(Your objective) A copy is needed of each line in the records that has the word "worden".

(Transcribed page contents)
○ ○ ○ ○ ○ ○ ○

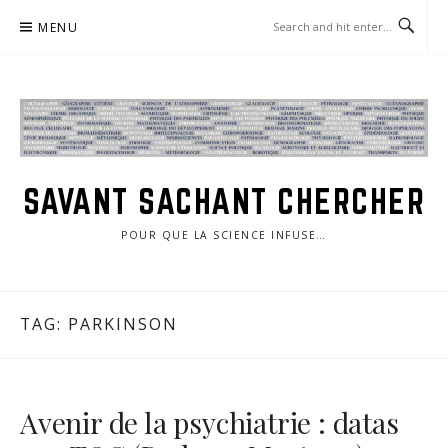
Skip
MENU
to
content
SAVANT SACHANT CHERCHER
POUR QUE LA SCIENCE INFUSE…
TAG:
PARKINSON
Avenir de la psychiatrie : datas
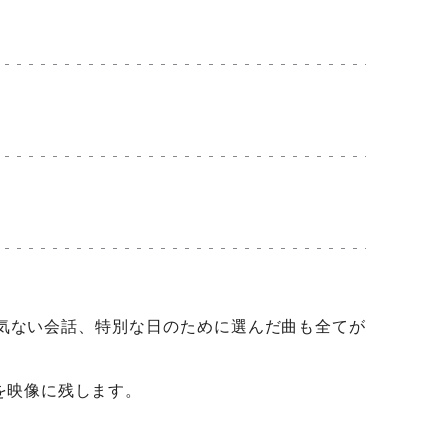
気ない会話、特別な日のために選んだ曲も全てが
を映像に残します。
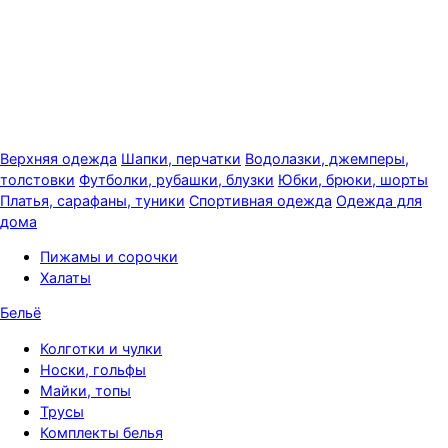
Верхняя одежда
Шапки, перчатки
Водолазки, джемперы,
толстовки
Футболки, рубашки, блузки
Юбки, брюки, шорты
Платья, сарафаны, туники
Спортивная одежда
Одежда для
дома
Пижамы и сорочки
Халаты
Бельё
Колготки и чулки
Носки, гольфы
Майки, топы
Трусы
Комплекты белья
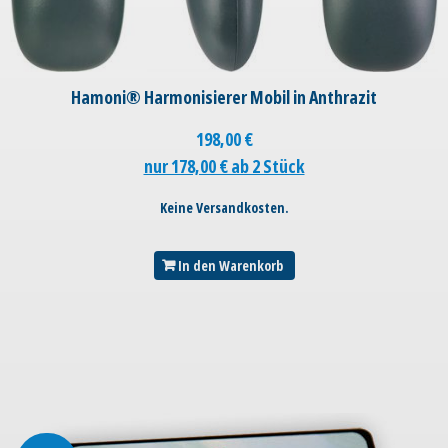
Hamoni® Harmonisierer Mobil in Anthrazit
198,00
€
nur 178,00 € ab 2 Stück
Keine Versandkosten.
In den Warenkorb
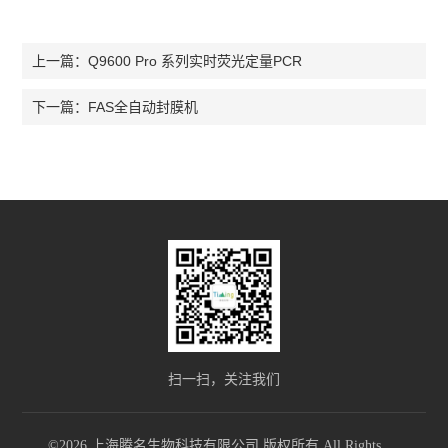
Q9600 Pro 系列实时荧光定量PCR
上一篇：
FAS全自动封膜机
下一篇：
扫一扫，关注我们
©2026 上海腾名生物科技有限公司 版权所有 All Rights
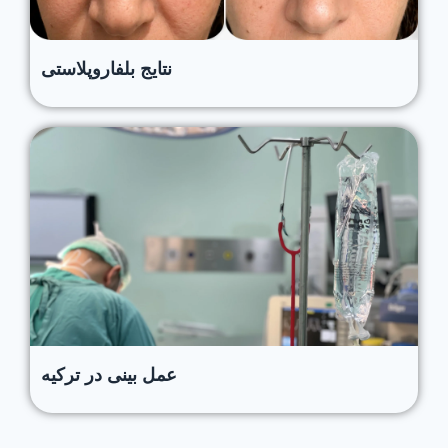
نتایج بلفاروپلاستی
عمل بینی در ترکیه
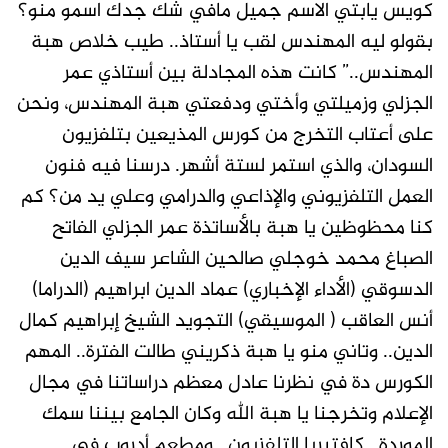
كويس يابتي الاسم جميل مافي شك جدك اسمو منو؟
بقولو ليه المهندس لقب يا أستاذ.. طيب خلاص هبة
المهندس..” كانت هذه المجادلة بين أستاذي عمر
الجزلي وزميلتي وأختي ودفعتي هبة المهندس، ونحن
على أعتاب التخرج من كورس المذيعين بتلفزيون
السودان، والذي استمر لستة أشهر. درسنا فيه فنون
العمل التلفزيوني والإذاعي والدرامي وعلي يد من؟ كم
كنا محظوظين يا هبة بالأساتذة عمر الجزلي الفاتح
الصباغ محمد خوجلي صالحين الشاعر سيف الدين
الدسوقي (الأداء الإخباري) عماد الدين ابراهيم (الدراما)
أنس العاقب ( الموسيقي) التجويد الشيخ إبراهيم كمال
الدين.. وتاني منو يا هبة ذكريني طالت الفترة.. المهم
الكورس دة في نظرنا عادل معظم دراساتنا في مجال
الإعلام وتخرجنا يا هبة الله وكان الجامع بيننا سمك
الموردة.. كافتيريا التلفزيون.. ومطعم أدروب في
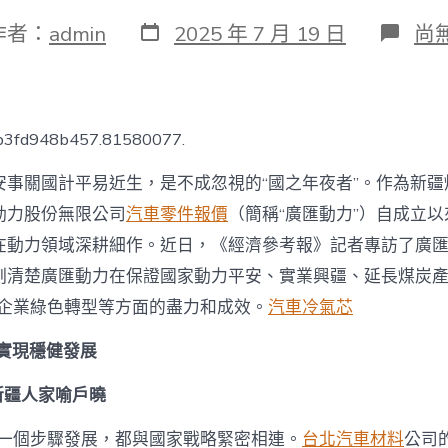
發
在
作者：
admin
2025 年 7 月 19 日
尚
表
〈
日
匯
期
動
力
煤
7b3fd948b457.81580077.
炭
領
安事關國計平易近生，是不成忽視的“國之年夜者”。作為新疆
OS
奧
動力股份無限公司
汽車零件報價
（簡稱“廣匯動力”）自成立
斯
在動力領域深耕細作。近日，《經濟參考報》記者專訪了廣
德
汽
刻清楚廣匯動力在保證國家動力平安、實業興疆、延長煤炭產
車
動企業綠色轉型等方面的盡力和成效。
汽車冷氣芯
材
料
軍
 實現穩健發展
企
業
新疆人家喻戶曉
的
綠
每一個步驟發展，都與國家戰略緊密相連。
台北汽車材料
公司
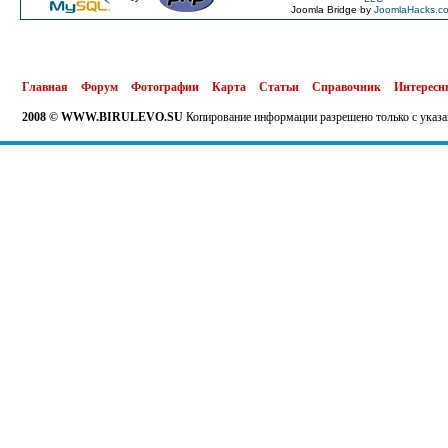
Joomla Bridge by
JoomlaHacks.c
Главная
Форум
Фотографии
Карта
Статьи
Справочник
Интересн
2008 © WWW.BIRULEVO.SU
Копирование информации разрешено только с указа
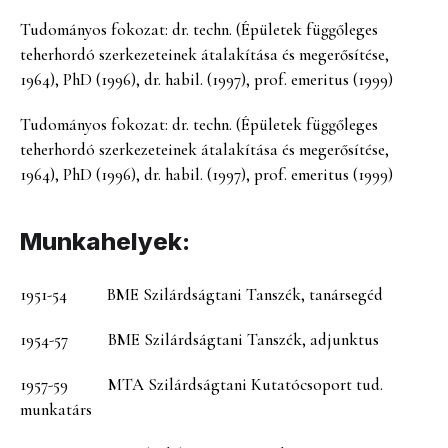
Tudományos fokozat: dr. techn. (Épületek függőleges
teherhordó szerkezeteinek átalakítása és megerősítése,
1964), PhD (1996), dr. habil. (1997), prof. emeritus (1999)
Tudományos fokozat: dr. techn. (Épületek függőleges
teherhordó szerkezeteinek átalakítása és megerősítése,
1964), PhD (1996), dr. habil. (1997), prof. emeritus (1999)
Munkahelyek:
1951-54 BME Szilárdságtani Tanszék, tanársegéd
1954-57 BME Szilárdságtani Tanszék, adjunktus
1957-59 MTA Szilárdságtani Kutatócsoport tud.
munkatárs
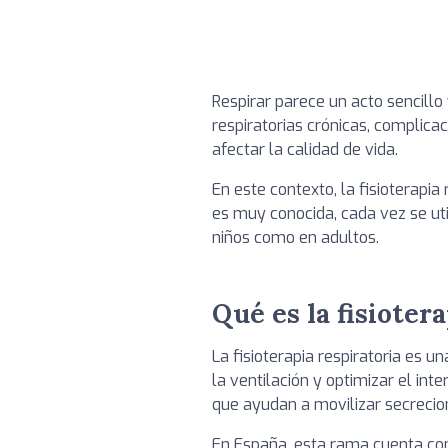
Respirar parece un acto sencill
respiratorias crónicas, complica
afectar la calidad de vida.
En este contexto, la fisioterapi
es muy conocida, cada vez se uti
niños como en adultos.
Qué es la fisioter
La fisioterapia respiratoria es u
la ventilación y optimizar el in
que ayudan a movilizar secrecion
En España, esta rama cuenta con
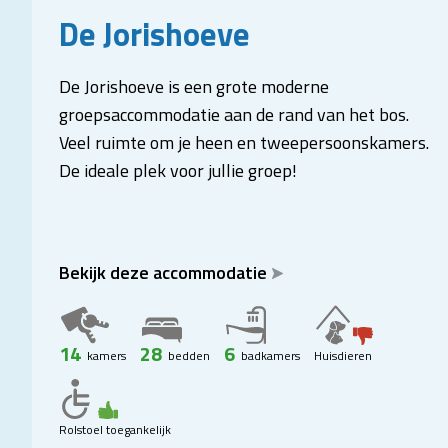
De Jorishoeve
De Jorishoeve is een grote moderne
groepsaccommodatie aan de rand van het bos.
Veel ruimte om je heen en tweepersoonskamers.
De ideale plek voor jullie groep!
Bekijk deze accommodatie
14
28
6
kamers
bedden
badkamers
Huisdieren
Rolstoel toegankelijk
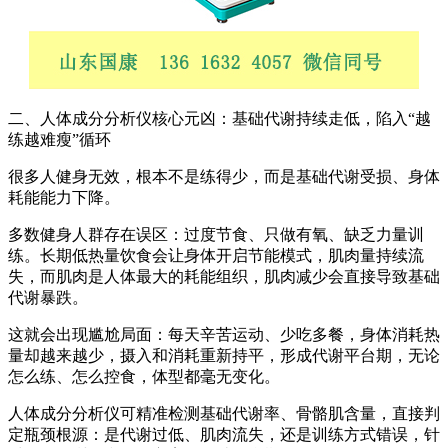
二、
人体成分分析仪
核心元凶：基础代谢持续走低，陷入“越
练越难瘦”循环
很多人健身无效，根本不是练得少，而是基础代谢受损、身体
耗能能力下降。
多数健身人群存在误区：过度节食、只做有氧、缺乏力量训
练。长期低热量饮食会让身体开启节能模式，肌肉量持续流
失，而肌肉是人体最大的耗能组织，肌肉减少会直接导致基础
代谢暴跌。
这就会出现尴尬局面：每天辛苦运动、少吃多餐，身体消耗热
量却越来越少，摄入和消耗重新持平，形成代谢平台期，无论
怎么练、怎么控食，体型都毫无变化。
人体成分分析仪可精准检测基础代谢率、骨骼肌含量，直接判
定瓶颈根源：是代谢过低、肌肉流失，还是训练方式错误，针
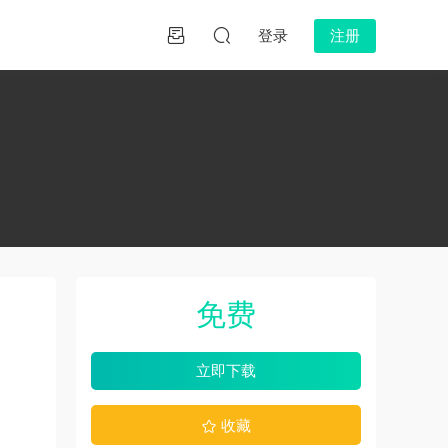
登录
注册
免费
立即下载
收藏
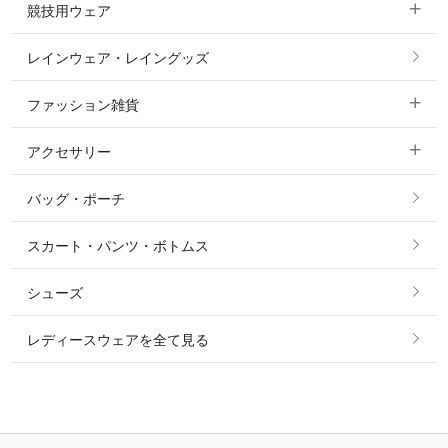
競技用ウェア
コート
カットソー・Tシャツ・タンクトップ
ノーグリップ・共布 キュロット
レインウェア・レイングッズ
すべての競技用ウェア
ジャケット・ブルゾン
機能性シャツ・スポーツシャツ
ファッション雑貨
ショージャケット
ベスト
パーカー・トレーナー・スウェット
アクセサリー
すべてのファッション雑貨
ショーシャツ
その他 アウター
ニット・セーター
バッグ・ポーチ
すべてのアクセサリー
ソックス
タイ・タイピン・その他アクセサリー
シャツ・ブラウス・ワンピース
スカート・パンツ・ボトムス
リング
ベルト
その他 トップス
シューズ
ピアス・イヤリング
帽子・ヘア小物
レディースウェアを全て見る
ネックレス
マフラー・スカーフ・ストール・スヌード
ブレスレット・バングル・アンクレット
手袋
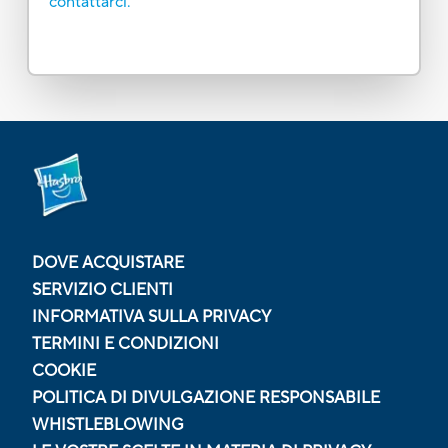
contattarci.
DOVE ACQUISTARE
SERVIZIO CLIENTI
INFORMATIVA SULLA PRIVACY
TERMINI E CONDIZIONI
COOKIE
POLITICA DI DIVULGAZIONE RESPONSABILE
WHISTLEBLOWING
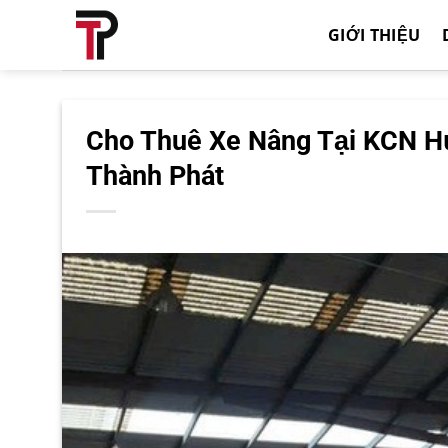
Bỏ
GIỚI THIỆU
qua
nội
dung
Cho Thuê Xe Nâng Tại KCN Hự
Thành Phát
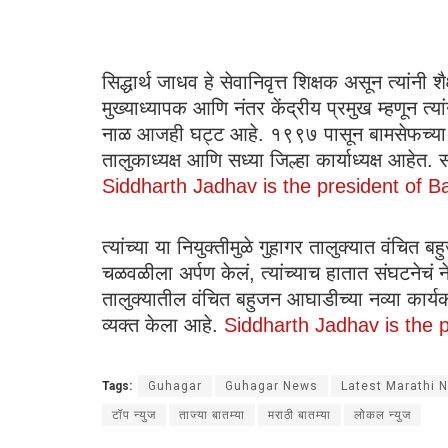
सिद्धार्थ जाधव हे सेवानिवृत्त शिक्षक असून त्यांन
मुख्याध्यापक आणि नंतर केंद्रीय प्रमुख म्हणून त्य
नाळ आजही घट्ट आहे. १९९७ पासून बामसेफच्या चळव
तालुकाध्यक्ष आणि सध्या जिल्हा कार्याध्यक्ष आहेत
Siddharth Jadhav is the president of B
त्यांच्या या नियुक्तीमुळे गुहागर तालुक्यात वंचि
चळवळीला अर्पण केलं, त्यांच्याच हातात संघटनेचं न
तालुक्यातील वंचित बहुजन आघाडीच्या नव्या कार्य
व्यक्त केला आहे.
Siddharth Jadhav is the 
Tags:
Guhagar
Guhagar News
Latest Marathi 
टॉप न्युज
ताज्या बातम्या
मराठी बातम्या
लोकल न्युज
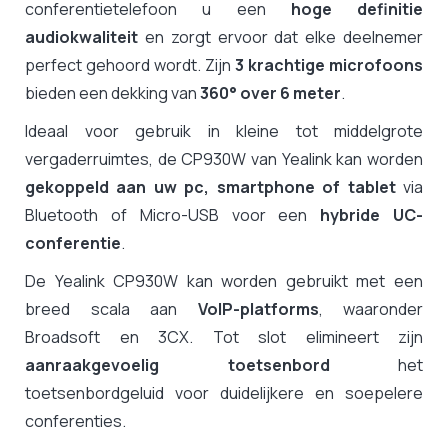
conferentietelefoon u een
hoge definitie
audiokwaliteit
en zorgt ervoor dat elke deelnemer
perfect gehoord wordt. Zijn
3 krachtige microfoons
bieden een dekking van
360° over 6 meter
.
Ideaal voor gebruik in kleine tot middelgrote
vergaderruimtes, de CP930W van Yealink kan worden
gekoppeld aan uw pc, smartphone of tablet
via
Bluetooth of Micro-USB voor een
hybride UC-
conferentie
.
De Yealink CP930W kan worden gebruikt met een
breed scala aan
VoIP-platforms
, waaronder
Broadsoft en 3CX. Tot slot elimineert zijn
aanraakgevoelig toetsenbord
het
toetsenbordgeluid voor duidelijkere en soepelere
conferenties.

○ ○ ○ ○ ○ ○ ○

(Exercise result)
vergaderruimtes, de CP930W van Yealink kan worden
De Yealink CP930W kan worden gebruikt met een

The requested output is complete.